Model Feedback: Providing explicit feedback to the model about the quality or relevance of its responses. This can be done by rating responses, highlighting errors, or explicitly stating preferences. Note that Model Feedback is different from Error Analysis.
Active Learning: Actively engaging with the model by asking follow-up questions, probing for more information, or seeking clarification to improve the accuracy and depth of responses.
Summary
Collaboration with ChatGPT involves an interactive and iterative process of refining and guiding the model's behavior through a multi-step process. It allows you to have a dynamic influence on the model's responses and gradually shape it towards better performance and alignment with your needs.

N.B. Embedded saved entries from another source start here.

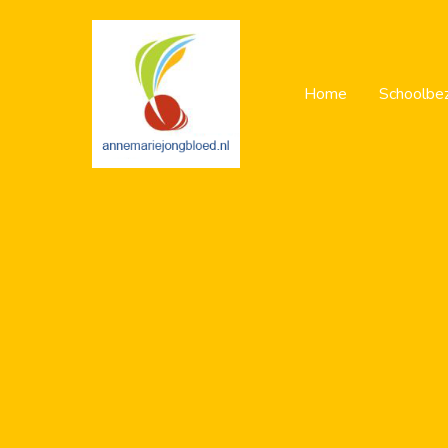
Home
Schoolbe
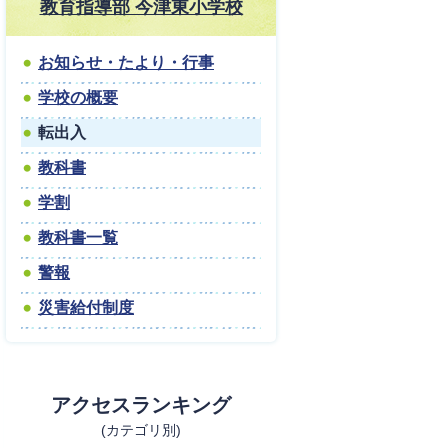
教育指導部 今津東小学校
お知らせ・たより・行事
学校の概要
転出入
教科書
学割
教科書一覧
警報
災害給付制度
アクセスランキング
(カテゴリ別)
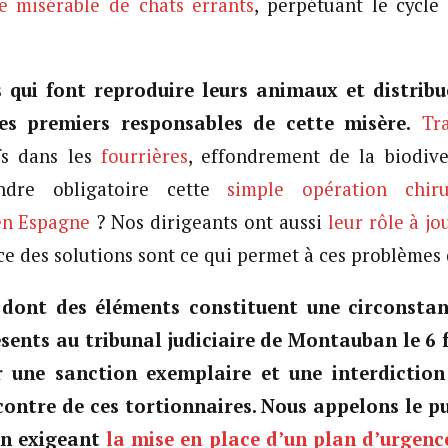
e
misérable de chats errants
, perpétuant le cycle
s qui font reproduire leurs animaux et distribu
es premiers responsables de cette misère.
Tr
fs dans les
fourrières
, effondrement de la biodive
ndre obligatoire cette
simple opération chiru
en Espagne
? Nos dirigeants ont aussi
leur rôle à jo
e des solutions sont ce qui permet à ces problèmes 
 dont des éléments constituent une circonsta
sents au tribunal judiciaire de Montauban le 6 f
une sanction exemplaire et une interdiction
ontre de ces tortionnaires. Nous appelons le pu
en exigeant
la mise en place d’un plan d’urgenc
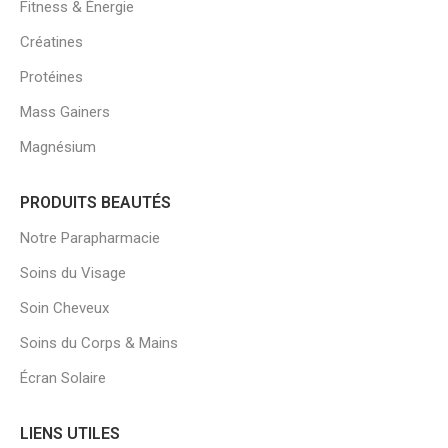
Fitness & Énergie
Créatines
Protéines
Mass Gainers
Magnésium
PRODUITS BEAUTÉS
Notre Parapharmacie
Soins du Visage
Soin Cheveux
Soins du Corps & Mains
Écran Solaire
LIENS UTILES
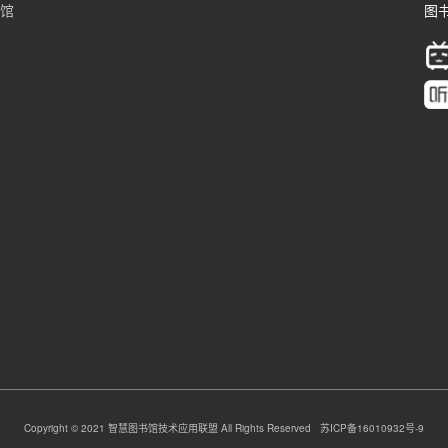
书馆
图书
Copyright © 2021 智慧图书馆技术应用联盟 All Rights Reserved 苏ICP备16010932号-9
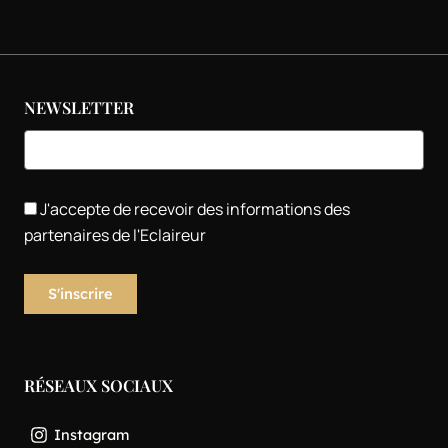
NEWSLETTER
J'accepte de recevoir des informations des
partenaires de l'Eclaireur
RÉSEAUX SOCIAUX
Instagram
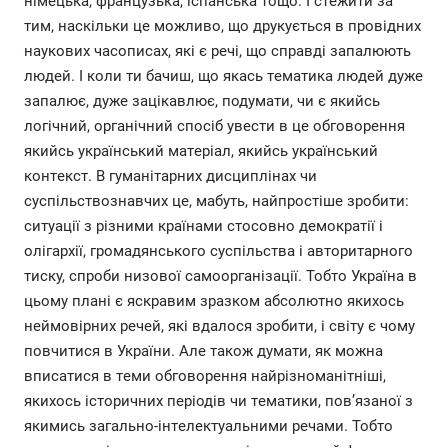
німецька, французька, іспанська тощо. І стежити за
тим, наскільки це можливо, що друкується в провідних
наукових часописах, які є речі, що справді запалюють
людей. І коли ти бачиш, що якась тематика людей дуже
запалює, дуже зацікавлює, подумати, чи є якийсь
логічний, органічний спосіб увести в це обговорення
якийсь український матеріал, якийсь український
контекст. В гуманітарних дисциплінах чи
суспільствознавчих це, мабуть, найпростіше зробити:
ситуації з різними країнами стосовно демократії і
олігархії, громадянського суспільства і авторитарного
тиску, спроби низової самоорганізації. Тобто Україна в
цьому плані є яскравим зразком абсолютно якихось
неймовірних речей, які вдалося зробити, і світу є чому
повчитися в України. Але також думати, як можна
вписатися в теми обговорення найрізноманітніші,
якихось історичних періодів чи тематики, пов’язаної з
якимись загально-інтелектуальними речами. Тобто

However, collaboration also drives the route to discovery and the development of disruptive ideas and strategies that we may not have considered at the beginning of the process.
In summary, writing Prompt Engineering provides a starting point, initial guidance, and context, while collaborating with ChatGPT involves an ongoing interactive process to refine and improve the model's responses through feedback, analysis, and active engagement. Combining both strategies can lead to a more effective interaction with AI tools but collaboration is required to harness the true AI powers ChatGPT and other AI technologies.